The combinatorial argument is by counting the number of partitions$\lambda = \{B_i\}_{1\leq i\leq k}$ in the colored set $[a]$ with $3$ colors such that in each block $B_i$ if $x\in B_i$ and $x$ is colored with $0$ or $1$ then no element of $B_i$ is colored with color $2$. Also, the numbers of blocks in which each element is colored by $2$ is $c$.
Your formula counts the number of that kind of partitions by splitting in two the set $[a]$, the ones that are colored by $2$,counted $\binom{m}{h}S_{h,k-r}$ and the ones that are colored by $0,1$ counted $2^{m-h}S_{m-h,r}$.

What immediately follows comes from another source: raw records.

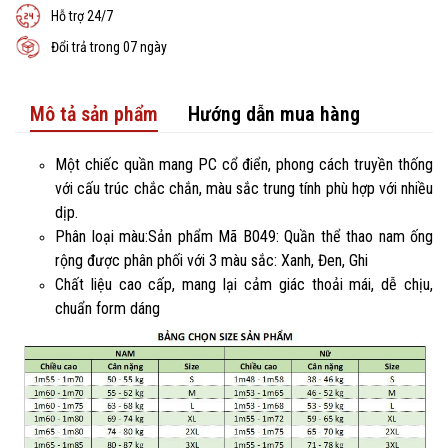
Hỗ trợ 24/7
Đổi trả trong 07 ngày
Mô tả sản phẩm
Hướng dẫn mua hàng
Một chiếc quần mang PC cổ điển, phong cách truyền thống
với cấu trúc chắc chắn, màu sắc trung tính phù hợp với nhiều
dịp.
Phân loại màu:Sản phẩm Mã B049: Quần thể thao nam ống
rộng được phân phối với 3 màu sắc: Xanh, Đen, Ghi
Chất liệu cao cấp, mang lại cảm giác thoải mái, dễ chịu,
chuẩn form dáng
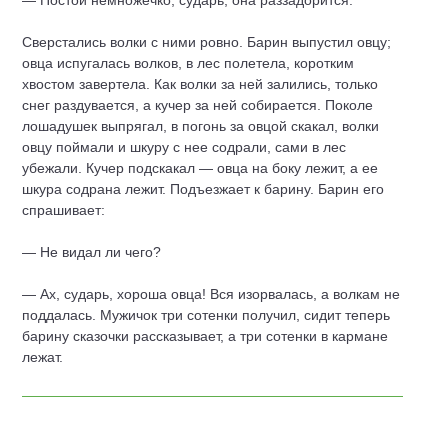
— Постой немножечко, сударь, она раззадорится.
Сверстались волки с ними ровно. Барин выпустил овцу;
овца испугалась волков, в лес полетела, коротким
хвостом завертела. Как волки за ней залились, только
снег раздувается, а кучер за ней собирается. Поколе
лошадушек выпрягал, в погонь за овцой скакал, волки
овцу поймали и шкуру с нее содрали, сами в лес
убежали. Кучер подскакал — овца на боку лежит, а ее
шкура содрана лежит. Подъезжает к барину. Барин его
спрашивает:
— Не видал ли чего?
— Ах, сударь, хороша овца! Вся изорвалась, а волкам не
поддалась. Мужичок три сотенки получил, сидит теперь
барину сказочки рассказывает, а три сотенки в кармане
лежат.
©
2015 — 2026
info@skazki-o.ru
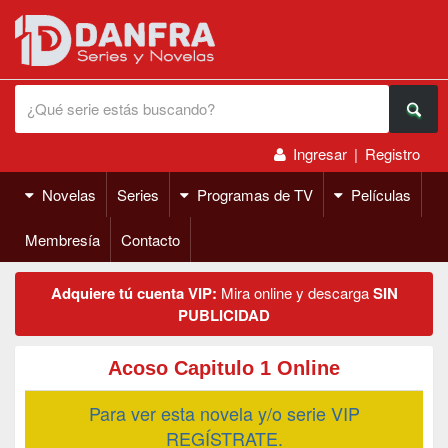
Ingresar
|
Registro
Novelas
Series
Programas de TV
Películas
Membresía
Contacto
Adquiere tú cuenta VIP:
Mira online y descarga
SIN
PUBLICIDAD
Acoso Capitulo 1 Online
Para ver esta novela y/o serie VIP
REGÍSTRATE.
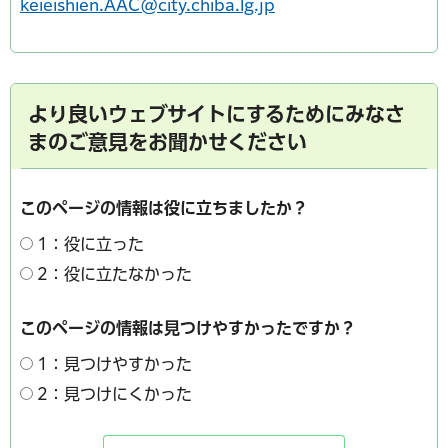
keieishien.AAC@city.chiba.lg.jp
より良いウェブサイトにするためにみなさ
まのご意見をお聞かせください
このページの情報は役に立ちましたか？
1：役に立った
2：役に立たなかった
このページの情報は見つけやすかったですか？
1：見つけやすかった
2：見つけにくかった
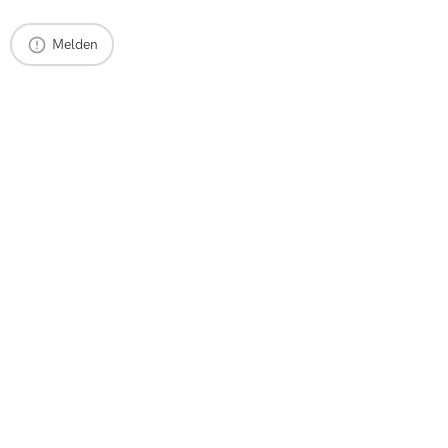
Melden
Makler finden
Maklerempfehlung
Immobilienbewertung
Maklerbereich
Impressum
Datenschutz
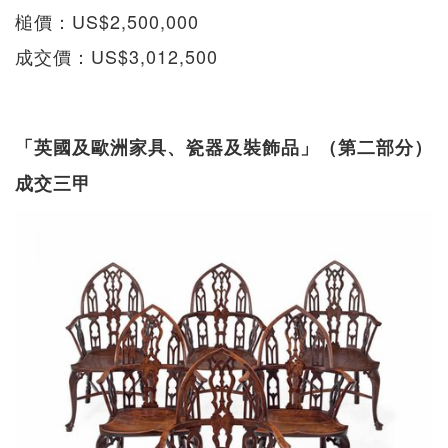
槌價：US$2,500,000
成交價：US$3,012,500
「英國及歐洲家具、瓷器及裝飾品」（第二部分）
成交三甲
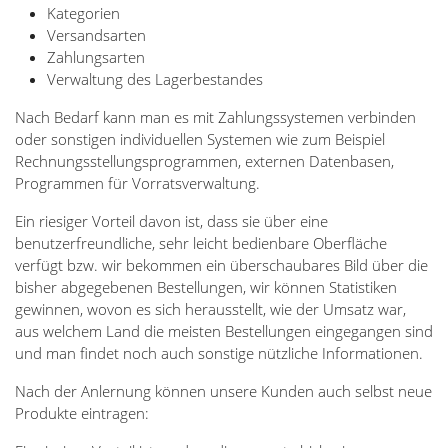
Kategorien
Versandsarten
Zahlungsarten
Verwaltung des Lagerbestandes
Nach Bedarf kann man es mit Zahlungssystemen verbinden
oder sonstigen individuellen Systemen wie zum Beispiel
Rechnungsstellungsprogrammen, externen Datenbasen,
Programmen für Vorratsverwaltung.
Ein riesiger Vorteil davon ist, dass sie über eine
benutzerfreundliche, sehr leicht bedienbare Oberfläche
verfügt bzw. wir bekommen ein überschaubares Bild über die
bisher abgegebenen Bestellungen, wir können Statistiken
gewinnen, wovon es sich herausstellt, wie der Umsatz war,
aus welchem Land die meisten Bestellungen eingegangen sind
und man findet noch auch sonstige nützliche Informationen.
Nach der Anlernung können unsere Kunden auch selbst neue
Produkte eintragen:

In the recursion, the process is the same but adding in each step a new element. So $cA_{a-1,b,c}$ is the number of ways you can put a new element colored by $2$ in the $c$ blocks you have, $A_{a-1,b-1,c-1}$ is to create a new block with the new element colored by $2$, $2(b-c)A_{a-1,b,c}$ is to put a new element colored by $0$ or $1$ in the $b-c$ blocks and $2A_{a-1,b-1,c}$ is to create a new class to put a new element colored by $0$ or $1$.
I do not know how to come up with a closed expression but i hope this helps.